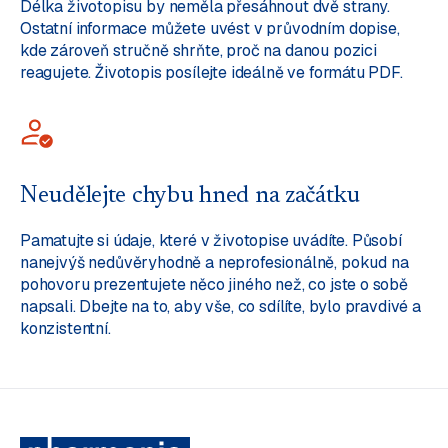
Délka životopisu by neměla přesáhnout dvě strany.
Ostatní informace můžete uvést v průvodním dopise,
kde zároveň stručně shrňte, proč na danou pozici
reagujete. Životopis posílejte ideálně ve formátu PDF.
Neudělejte chybu hned na začátku
Pamatujte si údaje, které v životopise uvádíte. Působí
nanejvýš nedůvěryhodně a neprofesionálně, pokud na
pohovoru prezentujete něco jiného než, co jste o sobě
napsali. Dbejte na to, aby vše, co sdílíte, bylo pravdivé a
konzistentní.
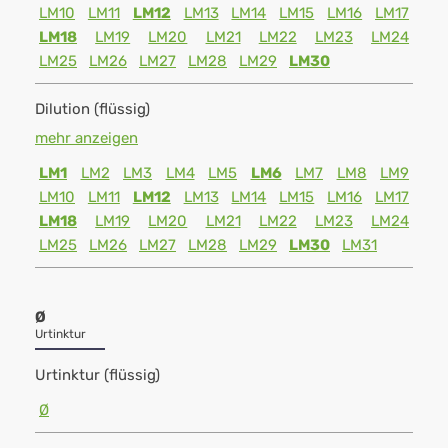
LM10
LM11
LM12
LM13
LM14
LM15
LM16
LM17
LM18
LM19
LM20
LM21
LM22
LM23
LM24
LM25
LM26
LM27
LM28
LM29
LM30
Dilution (flüssig)
mehr anzeigen
LM1
LM2
LM3
LM4
LM5
LM6
LM7
LM8
LM9
LM10
LM11
LM12
LM13
LM14
LM15
LM16
LM17
LM18
LM19
LM20
LM21
LM22
LM23
LM24
LM25
LM26
LM27
LM28
LM29
LM30
LM31
Ø
Urtinktur
Urtinktur (flüssig)
Ø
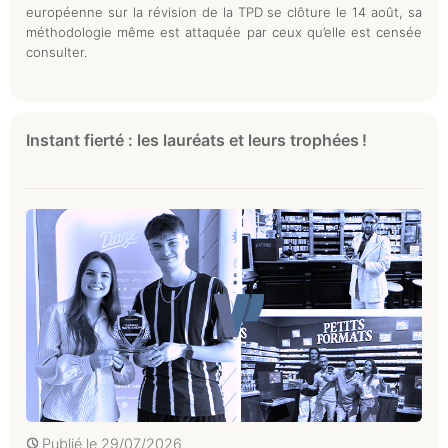
européenne sur la révision de la TPD se clôture le 14 août, sa
méthodologie même est attaquée par ceux qu’elle est censée
consulter.
Instant fierté : les lauréats et leurs trophées !
Publié le
29/07/2026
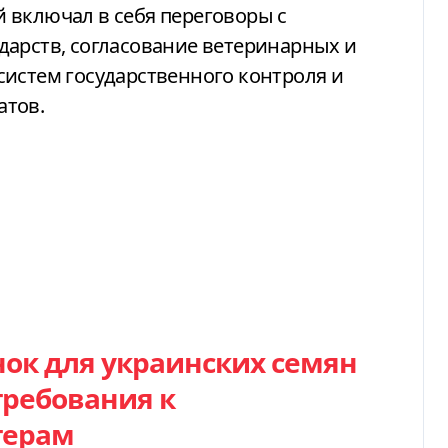
 включал в себя переговоры с
дарств, согласование ветеринарных и
систем государственного контроля и
атов.
ок для украинских семян
требования к
терам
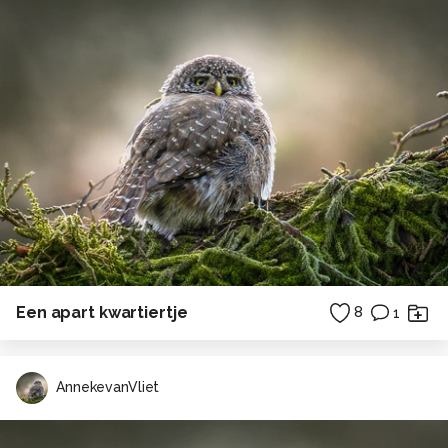
Een apart kwartiertje
8
1
AnnekevanVliet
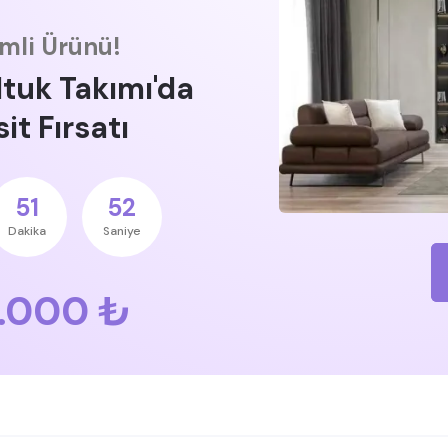
imli Ürünü!
ltuk Takımı'da
it Fırsatı
51
51
Dakika
Saniye
.000 ₺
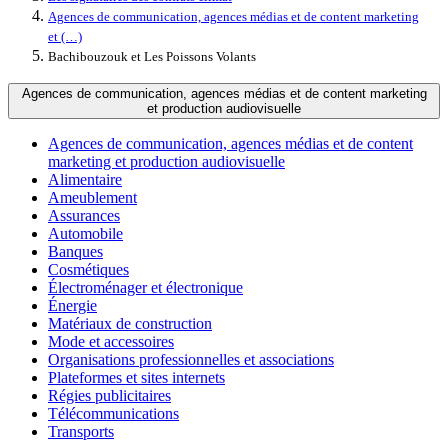
Agences de communication, agences médias et de content marketing
et (…)
Bachibouzouk et Les Poissons Volants
Agences de communication, agences médias et de content marketing
et production audiovisuelle
Agences de communication, agences médias et de content
marketing et production audiovisuelle
Alimentaire
Ameublement
Assurances
Automobile
Banques
Cosmétiques
Électroménager et électronique
Énergie
Matériaux de construction
Mode et accessoires
Organisations professionnelles et associations
Plateformes et sites internets
Régies publicitaires
Télécommunications
Transports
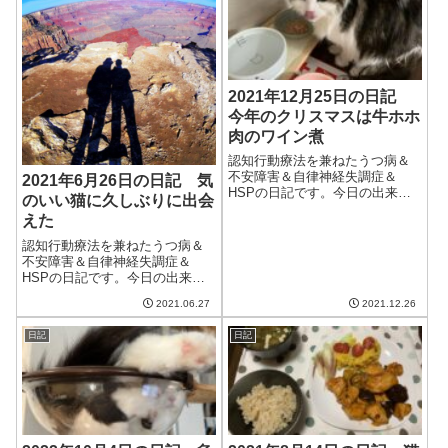
療内科の診察日なのでよかっ
た。ついに、という...
2021年12月25日の日記
今年のクリスマスは牛ホホ
肉のワイン煮
認知行動療法を兼ねたうつ病＆
不安障害＆自律神経失調症＆
2021年6月26日の日記 気
HSPの日記です。今日の出来事
のいい猫に久しぶりに出会
今日も良い天気で日差しが暖か
えた
く、過ごしやすい一日だった。
でも明日からは強烈な寒波が来
認知行動療法を兼ねたうつ病＆
るらしい。今のところ雪予報は
不安障害＆自律神経失調症＆
ないけど、しっかりと暖かくし
HSPの日記です。今日の出来事
てすごそう。午前...
今日は雨は降らなかったもの
2021.06.27
2021.12.26
の、やたらと蒸し暑い日だっ
た。日がさすこともあり、洗濯
日記
日記
物的にはよかったのだが、人間
的には過ごしにくかったように
思う。とはいえ、まだ...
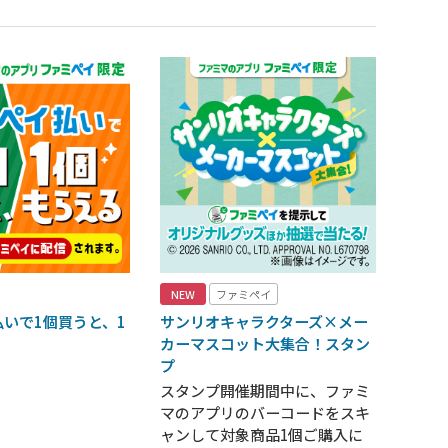
NEW
ファミペイ
いで1個買うと、1
サンリオキャラクターズ×メー
！
カーマスコット大集合！スタン
プ
スタンプ開催期間中に、ファミ
マのアプリのバーコードをスキ
ャンして対象商品1個ご購入に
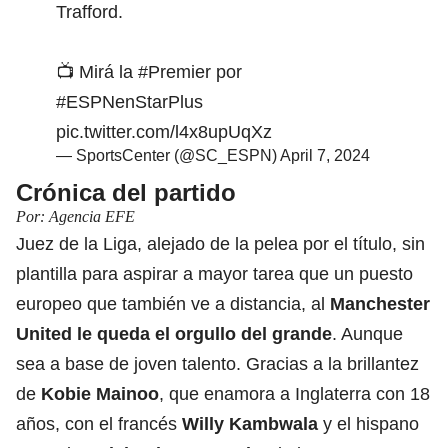
Trafford.
📺 Mirá la
#Premier
por
#ESPNenStarPlus
pic.twitter.com/l4x8upUqXz
— SportsCenter (@SC_ESPN)
April 7, 2024
Crónica del partido
Por: Agencia EFE
Juez de la Liga, alejado de la pelea por el título, sin
plantilla para aspirar a mayor tarea que un puesto
europeo que también ve a distancia, al
Manchester
United le queda el orgullo del grande
. Aunque
sea a base de joven talento. Gracias a la brillantez
de
Kobie Mainoo
, que enamora a Inglaterra con 18
años, con el francés
Willy Kambwala
y el hispano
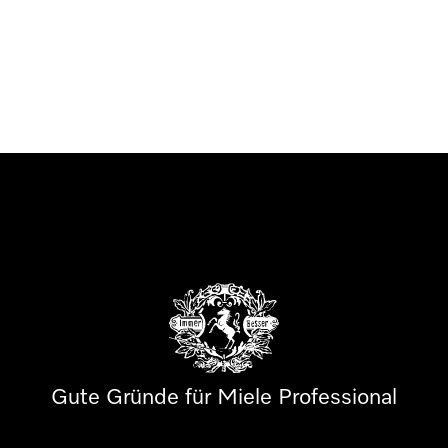
Gute Gründe für Miele Professional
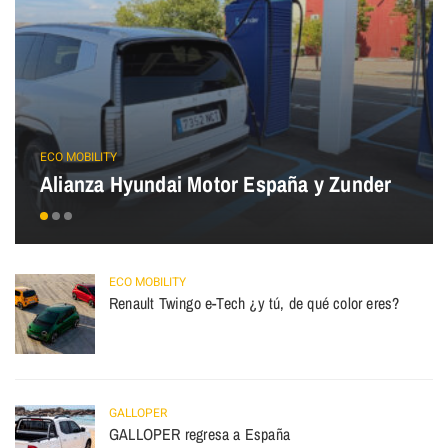
ECO MOBILITY
Alianza Hyundai Motor España y Zunder
ECO MOBILITY
Renault Twingo e-Tech ¿y tú, de qué color eres?
GALLOPER
GALLOPER regresa a España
__________________________________________________
Task objective:
A faithful copy of every record is needed here. Leave the images out of it.

Answer section:
Délka životopisu by neměla přesáhnout dvě strany.
Ostatní informace můžete uvést v průvodním dopise,
kde zároveň stručně shrňte, proč na danou pozici
reagujete. Životopis posílejte ideálně ve formátu PDF.
Neudělejte chybu hned na začátku
Pamatujte si údaje, které v životopise uvádíte. Působí
nanejvýš nedůvěryhodně a neprofesionálně, pokud na
pohovoru prezentujete něco jiného než, co jste o sobě
napsali. Dbejte na to, aby vše, co sdílíte, bylo pravdivé a
konzistentní.
LM10
LM11
LM12
LM13
LM14
LM15
LM16
LM17
LM18
LM19
LM20
LM21
LM22
LM23
LM24
LM25
LM26
LM27
LM28
LM29
LM30
Dilution (flüssig)
mehr anzeigen
LM1
LM2
LM3
LM4
LM5
LM6
LM7
LM8
LM9
LM10
LM11
LM12
LM13
LM14
LM15
LM16
LM17
LM18
LM19
LM20
LM21
LM22
LM23
LM24
LM25
LM26
LM27
LM28
LM29
LM30
LM31
Ø
Urtinktur
Urtinktur (flüssig)
Ø
européenne sur la révision de la TPD se clôture le 14 août, sa
méthodologie même est attaquée par ceux qu’elle est censée
consulter.
Instant fierté : les lauréats et leurs trophées !
Publié le
29/07/2026
 включал в себя переговоры с
дарств, согласование ветеринарных и
систем государственного контроля и
атов.
ок для украинских семян
требования к
терам
Een apart kwartiertje
8
1
AnnekevanVliet
imli Ürünü!
ltuk Takımı'da
it Fırsatı
51
51
Dakika
Saniye
.000 ₺
Agences de communication, agences médias et de content marketing
et (…)
Bachibouzouk et Les Poissons Volants
Agences de communication, agences médias et de content marketing
et production audiovisuelle
Agences de communication, agences médias et de content
marketing et production audiovisuelle
Alimentaire
Ameublement
Assurances
Automobile
Banques
Cosmétiques
Électroménager et électronique
Énergie
Matériaux de construction
Mode et accessoires
Organisations professionnelles et associations
Plateformes et sites internets
Régies publicitaires
Télécommunications
Transports
療内科の診察日なのでよかっ
た。ついに、という...
2021年12月25日の日記
今年のクリスマスは牛ホホ
肉のワイン煮
認知行動療法を兼ねたうつ病＆
不安障害＆自律神経失調症＆
2021年6月26日の日記 気
HSPの日記です。今日の出来事
のいい猫に久しぶりに出会
今日も良い天気で日差しが暖か
えた
く、過ごしやすい一日だった。
でも明日からは強烈な寒波が来
認知行動療法を兼ねたうつ病＆
るらしい。今のところ雪予報は
不安障害＆自律神経失調症＆
ないけど、しっかりと暖かくし
HSPの日記です。今日の出来事
てすごそう。午前...
今日は雨は降らなかったもの
2021.06.27
2021.12.26
の、やたらと蒸し暑い日だっ
た。日がさすこともあり、洗濯
日記
日記
物的にはよかったのだが、人間
的には過ごしにくかったように
思う。とはいえ、まだ...
NEW
ファミペイ
いで1個買うと、1
サンリオキャラクターズ×メー
！
カーマスコット大集合！スタン
プ
スタンプ開催期間中に、ファミ
マのアプリのバーコードをスキ
ャンして対象商品1個ご購入に
Trafford.
📺 Mirá la
#Premier
por
#ESPNenStarPlus
pic.twitter.com/l4x8upUqXz
— SportsCenter (@SC_ESPN)
April 7, 2024
Crónica del partido
Por: Agencia EFE
Juez de la Liga, alejado de la pelea por el título, sin
plantilla para aspirar a mayor tarea que un puesto
europeo que también ve a distancia, al
Manchester
United le queda el orgullo del grande
. Aunque
sea a base de joven talento. Gracias a la brillantez
de
Kobie Mainoo
, que enamora a Inglaterra con 18
años, con el francés
Willy Kambwala
y el hispano
Gute Gründe für Miele Professional
ECO MOBILITY
Alianza Hyundai Motor España y Zunder
ECO MOBILITY
Renault Twingo e-Tech ¿y tú, de qué color eres?
GALLOPER
GALLOPER regresa a España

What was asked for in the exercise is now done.